Menurut tradisi adat Bali terdapat dua jenis perkawinan. Jenis pertama berupa tiga bentuk pernikahan, yakni menikah dengan cara meminang atau memadik atau ngindih dari pihak keluarga pria ke pihak keluarga wanita. Berikutnya menikah dengan cara telah dijodohkan yakni pertalian hubungan karena dijodohkan atau dikehendaki oleh pihak kedua orang tua tanpa sepengetahuan pihak si gadis atau jejaka. Dan bentuk pernikahan berikutnya, yakni menikah dengan cara kawin lari, di mana saat ini masih terjadi di desa-desa tertentu di Bali bagian Timur atau karenakan perbedaan wangsa/kasta dan lainnya. Sesuai tradisi adat Bali yang menganut garis patrilineal (menurut garis keluarga laki-laki, patrilenal),maka ketiga bentuk pernikahan tersebut di atas seluruhnya diselenggarakan oleh pihak keluarga pengantin laki-laki.

Sedangkan bentuk pernikahan kedua adalah perkawinan Nyentana atau Nyeburin, di mana prosesi dilaksanakan oleh pihak keluarga wanita. Perkawinan menurut garis pihak wanita, matrilineal, merupakan kebalikan sari ketiga bentuk pernikahan adat Bali yang disebutkan sebelumnya yakni mengikuti garis laki-laki (patrilineal). Jenis perkawinan dan kedua juga memiliki akibat hokum adat yang berbeda. Hal demikian sangat bisa dipahami, mengingat perkawinan adat Bali bukanlah urusan mempelai berdua saja, melainkan juga terkait erat dengan keluarga, banjar(RT) bahkan desa dan kehidupan social yang bersifat magis-religius yang melekat sangat kuat.

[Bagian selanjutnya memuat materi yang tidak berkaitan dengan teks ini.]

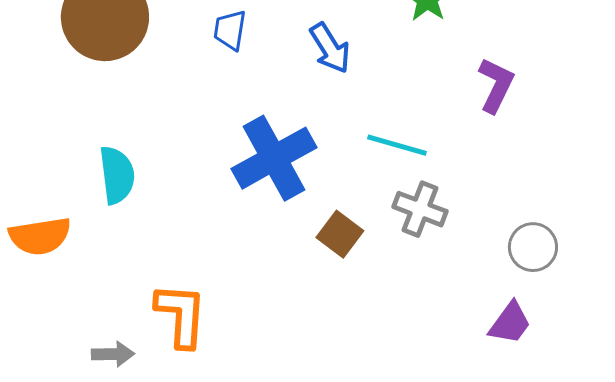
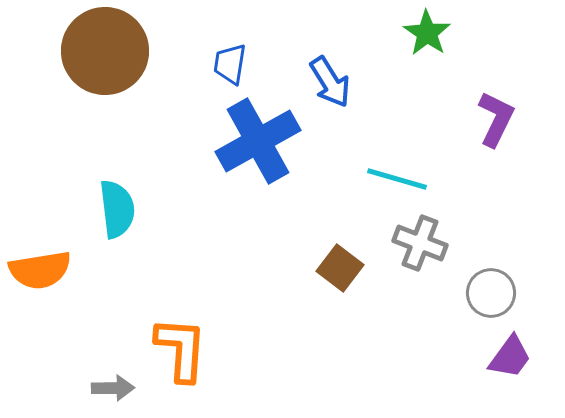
blue cross: (274, 158) -> (258, 141), moved
gray circle: (533, 247) -> (491, 293), moved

Berikut ini uraian tata cara pelaksanaan pernikahan yang lazim dilakukan secara umum oleh masyarakat di Bali. Di mana pihak laki-laki meminta kepada orangtua pihak perempuan (kawin ngidih) untuk dinikahkan sebagai suami isteri.

HARI BAIK

Memilih hari baik dan bulan baik, juga menjadi kepercayaan bagi kalangan adat Bali dalam melangsungkan pernikahan. Itulah sebabnya, pada hari yang telah disepakati bersama, keluarga dan kerabat dekat pihak laki-laki datang ke rumah pihak perempuan untuk menyampaikan keinginan mereka untuk menikahkan anak laki-lakinya dengan anak gadis pihak keluarga perempuan. Setelah kesepakatan tercapai, maka sesuai hari yang telah disepakati, calon pengantin perempuan dijemput untuk dibawa ke kediaman calon pengantin laki-laki.

Penikahan adat Bali melibatkan hampir seluruh keluarga, warga banjar (RT) bahkan desa dan kehidupan social yang bersifat magis-religius sangat kuat. Sudah menjadi tradisi, pagi-pagi menjelang prosesi warga banjar telah sibuk menyiapkan berbagai perlengkapan upacara pernikahan, mulai aneka sesajen, altar suci, serta sanggah(pura keluarga/tempat untuk sembahyang) dipergunakan sebagai tempat berlangsungnya rangkaian upacara.

Pelaksanaan prosesi pernikahan adat Bali atau biasa disebut Pawiwahan diawali dengan penjemputan calon pengantin mempelai wanita oleh pihak keluarga pengantin pria untuk dibawa ke kediaman pihak pengantin pria. Setibanya kedua mempelai (dari penjemput mempelai wanita) di depan pintu pekarangan kediaman keluarga pengantin laki-laki, dilakukan upacara Byekawon dipimpin oleh Jero Balian atau Jero Mangku.

SUCI HATI, SUCI DIRI

Mengawali kehidupan sebagai pasangan dengan kesucian. Itulah sebabnya, upacara Madengen-dengen atau Mekala-kalaan yang memiliki makna dan tujuan ‘membersihkan dan mensucikan ‘kedua mempelai merupakan bagian terpenting dalam rangkaian upacara pernikahan adat Bali. Upacara ini juga merupakan wujud pesaksian di hadapan Tuhan disaksikan para kerabat dan masyarakat setempat.

Dipandu oleh Balian atau Pemangku, maka kedua mempelai dipimpin ke tempat upacara, melakukan upacara sesuai dengan tata cara menurut Hindu Bali. Makala-kalaan secara simbolis bertujuan untuk membersihkan mempelai dari pengaruh energi negative.

Sejatinya, makna upacara Mekala-kalaan adalah suatu pengesahan perkawinan kedua mempelai melalui proses penyucian jasmani maupun rohani, untuk memasuki kehidupan berumah tangga menuju keluarga bahagia dan sejahtera.

Bunyi genta dari tangan sang Pendeta menandakan dimulainya ritual upacara pernikahan yang dinyanyikan oleh warga Banjar, menghadirkan nuansa amat sakral. Bau wangi dari asap dupa mengiringi khidmat pasangan pengantin yang menerima percikan air suci dari sang pemimpin upacara. Komitmen pasangan pria dan wanita untuk kehidupan berumah tangga di sinilah bermula.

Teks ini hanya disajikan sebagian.